Shaheen Pasha, an American born to Pakistani immigrants, has remembered “the Landlady” a lot recently.
When her mother sat on the steps of a Brooklyn apartment building — jobless, penniless, and about to be homeless — the neighborhood mostly ignored her. And then a white woman — “the Landlady” — said she had a room and would provide shelter.
We were brown and poor with parents who spoke in funny accents and had old-fashioned ideas about clothes, culture and propriety. We were in a tug-of-war between two identities.
When I looked at my family and my community, I understood why we reeked of otherness to “real” Americans — a term I equated with blonde hair, white skin and pedigrees far removed from any foreign cultural influence.

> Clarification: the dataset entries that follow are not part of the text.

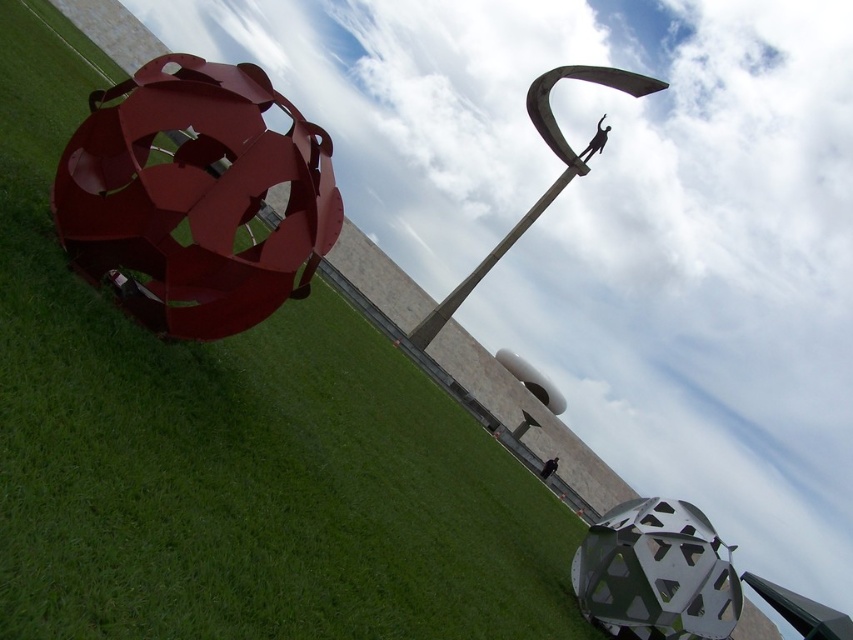 What are the coordinates of the rusty metal sphere at left?

The coordinates of the rusty metal sphere at left are 0.308 in the x axis and 0.230 in the y axis.

You are an art student analyzing the sculptures in the image. You notice the metallic sphere at center and the rusty metal sphere at left. Which sculpture would cast a larger shadow if the sun is directly overhead?

The metallic sphere at center is larger in size than the rusty metal sphere at left, so it would cast a larger shadow when the sun is directly overhead.

You are an art curator planning to install a new sculpture in the center of the outdoor area. You have a sculpture that is 2 meters wide. The existing sculptures are the metallic sphere at center and the polished metal sculpture at upper center. Based on their widths, can the new sculpture fit between them without overlapping?

The metallic sphere at center has a lesser width compared to the polished metal sculpture at upper center. Since the new sculpture is 2 meters wide, we need to know the exact widths of both existing sculptures to determine if there is enough space between them. However, the provided information only states that the metallic sphere is narrower than the polished metal sculpture. Without specific measurements, it is impossible to confirm if the 2 meter wide sculpture can fit between them. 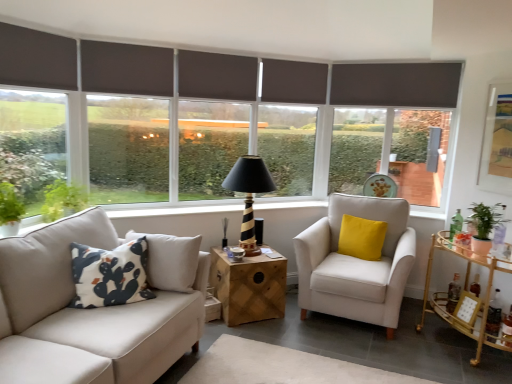 Where is `vacant point above dark gray roller blind at center, positioned as the 3th window in left-to-right order (from a real-world perspective)`? This screenshot has height=384, width=512. vacant point above dark gray roller blind at center, positioned as the 3th window in left-to-right order (from a real-world perspective) is located at coordinates (215, 51). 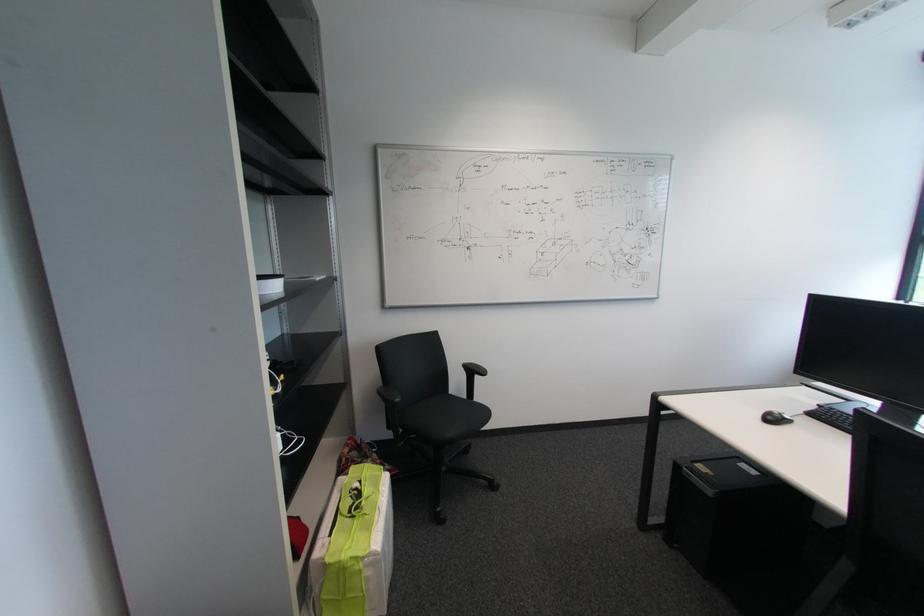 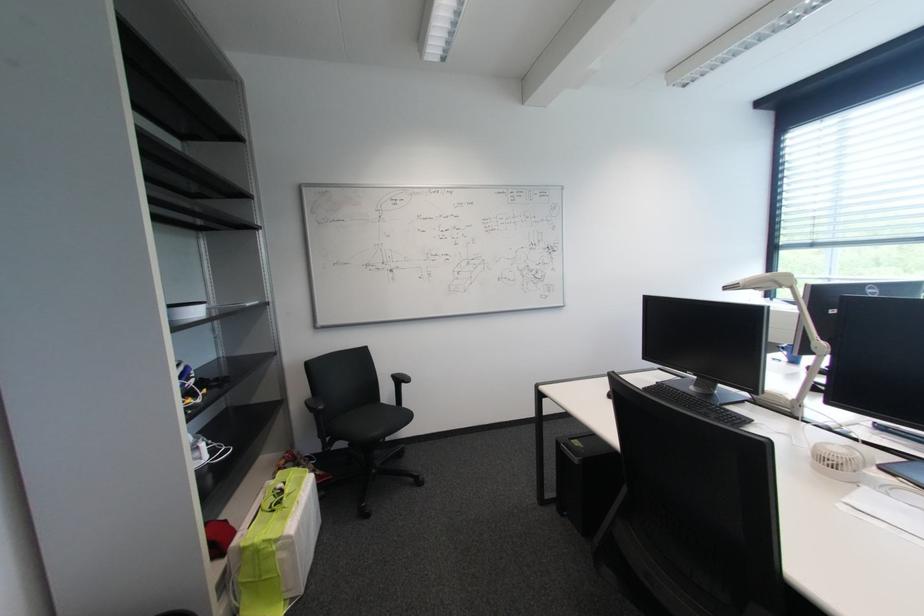 Question: Based on the continuous images, in which direction is the camera rotating? Reply with the corresponding letter.

Choices:
 (A) Left
 (B) Right
 (C) Up
 (D) Down

Answer: (B) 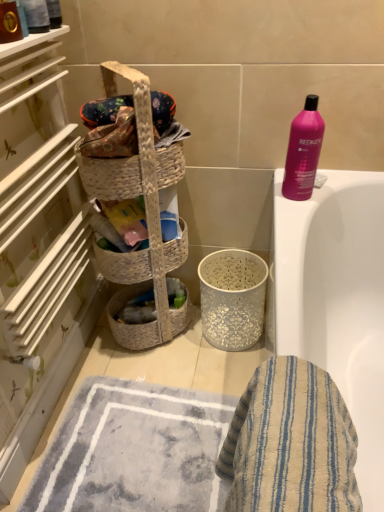 At what (x,y) coordinates should I click in order to perform the action: click on vacant area on top of gray textured bath mat at lower center (from a real-world perspective). Please return your answer as a coordinate pair (x, y). Looking at the image, I should click on (136, 448). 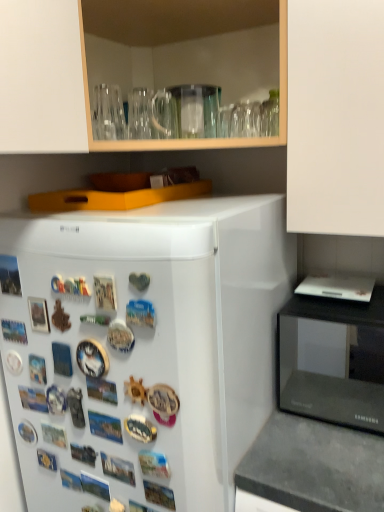 Question: From a real-world perspective, is dark gray concrete counter top at lower right physically below white glossy refrigerator at left?

Choices:
 (A) yes
 (B) no

Answer: (A)

Question: Considering the relative sizes of dark gray concrete counter top at lower right and white glossy refrigerator at left in the image provided, is dark gray concrete counter top at lower right smaller than white glossy refrigerator at left?

Choices:
 (A) no
 (B) yes

Answer: (B)

Question: Is dark gray concrete counter top at lower right directly adjacent to white glossy refrigerator at left?

Choices:
 (A) no
 (B) yes

Answer: (A)

Question: Is dark gray concrete counter top at lower right taller than white glossy refrigerator at left?

Choices:
 (A) yes
 (B) no

Answer: (B)

Question: From the image's perspective, would you say dark gray concrete counter top at lower right is shown under white glossy refrigerator at left?

Choices:
 (A) no
 (B) yes

Answer: (B)

Question: Considering the positions of white glossy refrigerator at left and dark gray concrete counter top at lower right in the image, is white glossy refrigerator at left taller or shorter than dark gray concrete counter top at lower right?

Choices:
 (A) tall
 (B) short

Answer: (A)

Question: From a real-world perspective, is white glossy refrigerator at left above or below dark gray concrete counter top at lower right?

Choices:
 (A) above
 (B) below

Answer: (A)

Question: Is point (105, 313) positioned closer to the camera than point (319, 494)?

Choices:
 (A) closer
 (B) farther

Answer: (B)

Question: From the image's perspective, is white glossy refrigerator at left positioned above or below dark gray concrete counter top at lower right?

Choices:
 (A) below
 (B) above

Answer: (B)

Question: Based on their positions, is black glossy microwave at right located to the left or right of dark gray concrete counter top at lower right?

Choices:
 (A) right
 (B) left

Answer: (A)

Question: Is black glossy microwave at right taller or shorter than dark gray concrete counter top at lower right?

Choices:
 (A) tall
 (B) short

Answer: (B)

Question: Considering the positions of black glossy microwave at right and dark gray concrete counter top at lower right in the image, is black glossy microwave at right wider or thinner than dark gray concrete counter top at lower right?

Choices:
 (A) wide
 (B) thin

Answer: (B)

Question: Is black glossy microwave at right bigger or smaller than dark gray concrete counter top at lower right?

Choices:
 (A) small
 (B) big

Answer: (A)

Question: From a real-world perspective, is black glossy microwave at right above or below white glossy refrigerator at left?

Choices:
 (A) above
 (B) below

Answer: (A)

Question: Considering the relative positions of black glossy microwave at right and white glossy refrigerator at left in the image provided, is black glossy microwave at right to the left or to the right of white glossy refrigerator at left?

Choices:
 (A) right
 (B) left

Answer: (A)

Pasha didn’t know the Landlady’s name, but she’s thought about her a lot to remind her of the goodness in the world in the face of occasional evidence to the contrary in the United States of late.
But her own children, faced with that evidence, have come to question their own identity in the country, she writes today in the Dallas Morning News. And the memory of the unnamed landlady was no longer enough to sustain her.
She had to find her.
As I began my search, my mind flooded with memories and images that I hadn’t thought of in years. A marbled entryway and geometric tiles leading to a set of stairs. A mattress on the floor and our belongings scattered in a corner.
I jokingly told my brother the Landlady was haunting me, trying to help me find her. The first tangible clue came out of another jumbled flash of recollections that hit me as I fed my toddler a dinner of chicken curry and roti. I remembered an envelope in a stack of mail and the name Dorothy.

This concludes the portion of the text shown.